Onze milliards de dinars est le déficit budgétaire que l’Etat aura à combler d’ici la fin de l’année 2020. Comment ? En frappant à toutes les portes, selon le ministre l\’Economie, des Finances et de l\’Investissement, Ali Kooli, invité de l’émission Expresso du lundi 19 octobre 2020 sur Express FM.
“Au premier trimestre de 2020, nous avons connu une croissance négative de 2%. Au terme du deuxième trimestre ce taux s’est établi à -22% à cause de la récession économique et au confinement inhérents à la pandémie Covid-19. Au total, le premier semestre de l’année s’est achevé avec un taux de croissance de -24%. Cependant, d’ici à la fin de l’année nous prévoyons un taux de croissance de -8%. Les 36 milliards de revenus prévus dans la loi de Finances de 2020 reculeront de onze points soit huit milliards de dinars. Mais avec la loi de Finances complémentaire et les ajustements que nous avons apportés, nous serons en mesure de réduire ce déficit de deux points. En d’autres termes, les revenus de l’Etat seront de 30 milliards de dinars uniquement. Et, en comptabilisant les revenus – réduits – et les dépenses liées à la crise sanitaire, nous serons à un déficit budgétaire de onze milliards de dinars d’ici à la fin de l’année”, a-t-il expliqué.
Interpellé sur les moyens envisagés afin de colmater ce déficit, Ali Kooli a admis que cela serait difficile mais s’est tout de même montré optimiste.
“La liquidité est disponible sur le marché. C’est donc une occasion pour les banques, les assureurs et les sociétés de leasing de racheter les bons de trésor de l’Etat et ainsi l\’appuyer et le financer. Nous frapperons à toutes les portes, nous puiserons dans le surplus des banques, des particuliers et des entreprises qui souhaitent investir dans l’Etat, nous solliciterons la Banque centrale de Tunisie (BCT). Certes, la loi ne le permet pas directement mais la BCT peut racheter les bons de trésor sur le marché”, a-t-il avancé.
Revenant sur la loi de Finances sur l’année 2021, le ministre de l’Economie, des Finances et de l’Investissement a soutenu que la Tunisie afficherait un taux de croissance de 4%.

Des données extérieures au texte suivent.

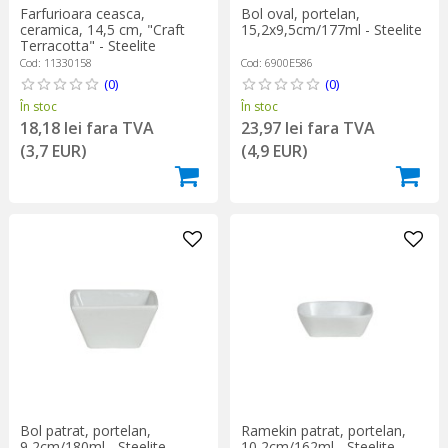
Farfurioara ceasca,
Bol oval, portelan,
ceramica, 14,5 cm, "Craft
15,2x9,5cm/177ml - Steelite
Terracotta" - Steelite
Cod: 11330158
Cod: 6900E586
(0)
(0)
În stoc
În stoc
18,18 lei fara TVA
23,97 lei fara TVA
(3,7 EUR)
(4,9 EUR)
Bol patrat, portelan,
Ramekin patrat, portelan,
9,2cm/180ml - Steelite
10,2cm/162ml - Steelite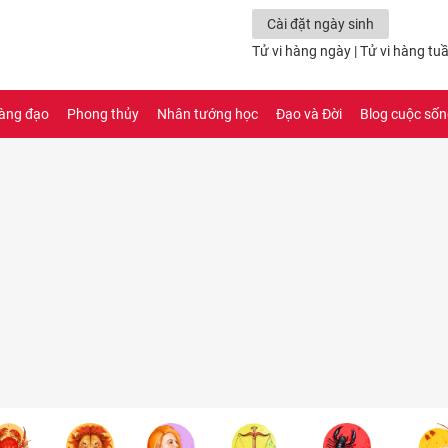
Cài đặt ngày sinh
Tử vi hàng ngày
|
Tử vi hàng tu
àng đạo
Phong thủy
Nhân tướng học
Đạo và Đời
Blog cuộc số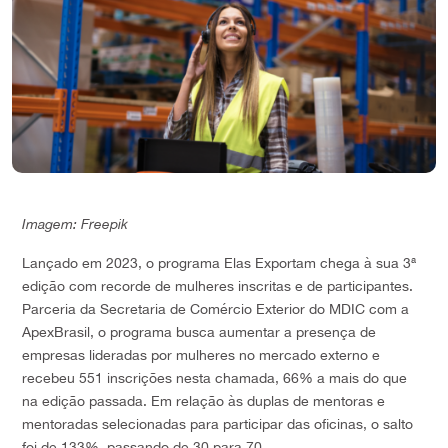
Imagem: Freepik
Lançado em 2023, o programa Elas Exportam chega à sua 3ª
edição com recorde de mulheres inscritas e de participantes.
Parceria da Secretaria de Comércio Exterior do MDIC com a
ApexBrasil, o programa busca aumentar a presença de
empresas lideradas por mulheres no mercado externo e
recebeu 551 inscrições nesta chamada, 66% a mais do que
na edição passada. Em relação às duplas de mentoras e
mentoradas selecionadas para participar das oficinas, o salto
foi de 133%, passando de 30 para 70.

“Des -8% prévus pour l’année 2020, nous serons à 4% en 2021. Ce sont des prévisions que nous établi avec nos partenaires financiers, notamment la Banque mondiale, ainsi que la BCT. Avec la relance de l’activité économique, les revenus de l’Etat monteront à 33 milliards de dinars. Et avec le maintien des dépenses inférieures aux taux de croissance, nous arriverons à ces 4%”, a-t-il indiqué.

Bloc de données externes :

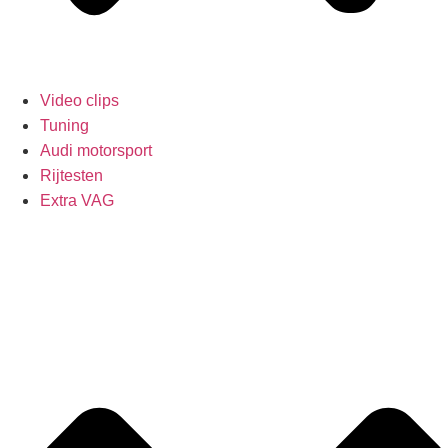
Video clips
Tuning
Audi motorsport
Rijtesten
Extra VAG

“Le problème reste, toutefois, la dette de la Tunisie. Nous aurons à rembourser 16 milliards de dinars en 2021, soit six milliards de plus cumulés entre 2019 et 2020. Nous allons, d’ailleurs, étudier avec nos partenaires financiers les modalités de prêt et de remboursement de ce montant”, a-t-il fait savoir.
Interrogé sur la loi de la relance économique, Ali Kooli a évoqué les mesures relatives à l’intégration du secteur informel.
“100% des sommes que nous aurons récupérées dans le cadre de cette loi de réconciliation ira dans la réduction du déficit”, a-t-il affirmé.
Pour rappel, ce projet élaboré par le ministère des Finances, en juillet, comprend 67 mesures. Celles liées à l’intégration de l’économie parallèle incluent une porte de sortie aux contrevenants, en leur permettant la régularisation de leur situation, en payant un impôt de 10% sur les revenus non-déclarés découlant d’une activité parallèle, mais à condition de les déposer dans un compte bancaire, sans poursuite fiscale et ceci pour une période déterminée. Idem pour les Tunisiens détenant des devises ou des biens à l’étranger, ils pourront régulariser leur situation en payant 10% du montant et en déposant les montants déclarés dans des comptes bancaires et en liquidant les biens et payant 10% pour une période déterminée, dépassé ce délai, ils devront payer 25% de la valeur des biens concernés dans les 9 mois qui suivent.